Viruses were characterized in two types: high risk and low risk. In general, viruses that were classified as high risk were dangerous to human lives in a short time. However, to some degree, the most dangerous was a low-risk virus.

The reason was, if the risk was low, the virus was very likely to spread easily because people who were exposed would not show symptoms immediately.

Still referring to The Washington Post's report, to this day, a virus research team from Wuhan had successfully identified so many bat-related viruses. The research team had also published more than 40 scientific papers on hundreds of new coronaviruses.

One of the publications produced by Wuhan virus scientists was a study in Nature. The study mentioned the existence of the RaTG13 virus, a variant of the low-risk coronavirus which was predicted to easily spread to humans.

In further research reported in a study in ScienceDirect published on April 6, RaTG13 and SARS-CoV-2 had identical genome sequences. It reached 96 percent. So, let's say if WIV scientists discovered SARS-CoV-2, which now made the world chaotic, they could find out first and make antidotes more quickly.


The National Institutes of Health, the Department of Defense, and various federal agencies were also known to fund various gain-of-function studies related to viruses sourced from bats. In the report by Warrick et al, various federal agencies also provided funding for scientists directly related to virus researchers in Wuhan.

However, although the work of gain-of-function research was modifying the virus, Shi Zengli, lead researcher in Wuhan, said that WIV never had the SARS-CoV-2 virus that triggered the pandemic. Shi even swore the laboratory in Wuhan and COVID-19 was unrelated.

Maureen Miller, an epidemiologist who worked with Wuhan researchers on government funding, strongly rejected the notion that SARS-CoV-2 was born in the Wuhan lab. Miller called Shi a brilliant scientist and was very committed to preventing bad scenarios from happening.

On the other hand, Jason Rao, a biological security expert and former adviser to President Barack Obama, said that nature had created a new pathogen, SARS-CoV-2, which was currently available of moving quite effectively from human to human.

Yuan Zhiming, a professor who was a member of WIV, gave a response about the rumor of the birth of SARS-CoV-2 in the Wuhan lab to David Stanway from Reuters. He asserted that WIV did not have the intention and ability to design a new coronavirus.

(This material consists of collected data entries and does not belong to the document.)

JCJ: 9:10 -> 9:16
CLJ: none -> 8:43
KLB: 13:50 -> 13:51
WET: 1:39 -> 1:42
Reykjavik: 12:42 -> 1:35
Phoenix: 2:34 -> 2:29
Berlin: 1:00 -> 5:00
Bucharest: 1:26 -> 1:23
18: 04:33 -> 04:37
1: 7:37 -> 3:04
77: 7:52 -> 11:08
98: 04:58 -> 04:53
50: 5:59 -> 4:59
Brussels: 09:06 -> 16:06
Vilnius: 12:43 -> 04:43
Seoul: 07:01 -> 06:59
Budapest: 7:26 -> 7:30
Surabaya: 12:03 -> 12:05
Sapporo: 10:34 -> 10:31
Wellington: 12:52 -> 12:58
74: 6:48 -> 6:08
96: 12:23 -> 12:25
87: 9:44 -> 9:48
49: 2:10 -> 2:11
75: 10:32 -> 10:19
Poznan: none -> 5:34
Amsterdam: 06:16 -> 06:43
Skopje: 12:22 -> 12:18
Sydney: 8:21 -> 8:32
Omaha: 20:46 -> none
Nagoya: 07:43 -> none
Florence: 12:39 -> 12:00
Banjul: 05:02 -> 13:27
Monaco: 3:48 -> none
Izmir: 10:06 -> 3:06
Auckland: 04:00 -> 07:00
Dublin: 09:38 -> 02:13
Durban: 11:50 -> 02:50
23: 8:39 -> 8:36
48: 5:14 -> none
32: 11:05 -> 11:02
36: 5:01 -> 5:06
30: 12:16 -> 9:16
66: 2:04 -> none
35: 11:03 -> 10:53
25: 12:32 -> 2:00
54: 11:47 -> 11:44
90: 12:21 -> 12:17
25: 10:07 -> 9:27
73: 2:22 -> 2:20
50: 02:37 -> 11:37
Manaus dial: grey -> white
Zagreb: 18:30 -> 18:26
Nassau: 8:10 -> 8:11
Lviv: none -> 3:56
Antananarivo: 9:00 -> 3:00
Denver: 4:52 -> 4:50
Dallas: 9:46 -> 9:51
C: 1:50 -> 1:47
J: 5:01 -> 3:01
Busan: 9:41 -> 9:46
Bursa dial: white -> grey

In addition, Yuan said there was no information in the SARS-CoV-2 genome that indicated it was man-made. Yuan stressed that the Wuhan laboratory had sophisticated protection facilities and stringent measures to ensure the safety of laboratory staff and protect the environment from contamination.

Richard H. Ebright, professor of chemical biology at Rutgers University, said the allegations at the Wuhan lab were not to be trusted.

Although viral research within the framework of gain-of-function research had a good purpose, as did the Wuhan lab, many scientists cautioned that this type of research carried great risk. Referring again to Piper's presentation in Vox, the risk in question was related to human carelessness.

A lab might have qualified security facilities, so pathogens could not escape. However, human negligence made it possible.

In 1978, for example, a photographer at the University of Birmingham Medical School was infected with smallpox due to a virus sample that had been investigated missing from a biological laboratory located in the building where the photographer was.

In 2014, the Food and Drug Administration was about to move offices. When cleaning up, hundreds of virus samples wrapped in cardboard were found in the corner of the office. Six of these samples were already open. The further investigation stated that the boxes had been in the corner of the FDA's old office since the 1960s.